Information explosion is producing more data every day than we can process. This is augmented by day-to-day Internet usages even for simplest things in our life. Much of these data are in the form of texts. They are mostly scattered and unstructured. Therefore, analyzing unstructured text data is a big part of Big Data Analytics. This article delves into understanding text data in the light of Big Data Analytics.
What Is Unstructured Data?
Unlike unstructured data, structured data is ordered, organized in a manner to ensure ease of accessibility to facilitate convenience, especially to Big Data Analytics. It has a defined length and format and is posed in a manner that any inclusion, search, and so forth made on the database is simple, seamless, and straightforward—something we that commonly see in case of relational databases where the underlying engines provide the essential mechanism to every means of accessibility to the user.
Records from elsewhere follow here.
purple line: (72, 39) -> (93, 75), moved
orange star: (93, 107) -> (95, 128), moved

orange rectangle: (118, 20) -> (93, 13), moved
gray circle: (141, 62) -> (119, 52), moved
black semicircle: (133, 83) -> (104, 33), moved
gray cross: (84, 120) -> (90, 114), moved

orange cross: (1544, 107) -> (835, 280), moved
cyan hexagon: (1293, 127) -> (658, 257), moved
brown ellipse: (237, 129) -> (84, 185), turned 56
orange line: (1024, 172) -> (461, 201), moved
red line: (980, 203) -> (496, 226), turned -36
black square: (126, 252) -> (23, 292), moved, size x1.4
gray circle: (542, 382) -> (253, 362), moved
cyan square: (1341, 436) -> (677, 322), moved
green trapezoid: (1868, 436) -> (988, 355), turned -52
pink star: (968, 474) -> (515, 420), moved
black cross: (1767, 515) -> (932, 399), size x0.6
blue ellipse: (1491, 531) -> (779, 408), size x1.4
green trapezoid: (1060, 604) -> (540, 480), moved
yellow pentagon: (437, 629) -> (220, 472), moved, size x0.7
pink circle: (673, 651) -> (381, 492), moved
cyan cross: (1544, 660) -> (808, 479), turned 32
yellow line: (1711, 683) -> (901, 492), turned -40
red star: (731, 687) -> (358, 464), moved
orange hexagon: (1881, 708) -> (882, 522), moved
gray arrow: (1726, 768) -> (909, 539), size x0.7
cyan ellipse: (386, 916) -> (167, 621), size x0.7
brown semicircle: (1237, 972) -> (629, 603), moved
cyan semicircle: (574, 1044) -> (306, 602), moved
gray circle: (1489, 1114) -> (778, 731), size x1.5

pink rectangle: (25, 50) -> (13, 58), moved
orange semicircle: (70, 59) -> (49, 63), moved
Unstructured data, on the other hand, are rather in a raw format with almost no ordering. This poses great difficulty to handle them or derive any meaningful information out of it. Big Data Analytics require more effort and resources to deal with them. Unfortunately, there are a lot more unstructured or semi-structured data available for a Big Data analyst to deal with. The text data that we find in Big Data Analytics comes from several sources and those, too, are in a different format. For example, the data found in text documents are something like laid down scripts, even if it may be speaking about some financial transaction or a bank statement. Similarly, for example, the data found in e-mails, logs, tweets, or social network posts have very little ordering. Although some of them may follow some sort of a template, they are mostly unstructured or at best semi-structured.
So, the primary challenge for text analytics is to organize them before analysis.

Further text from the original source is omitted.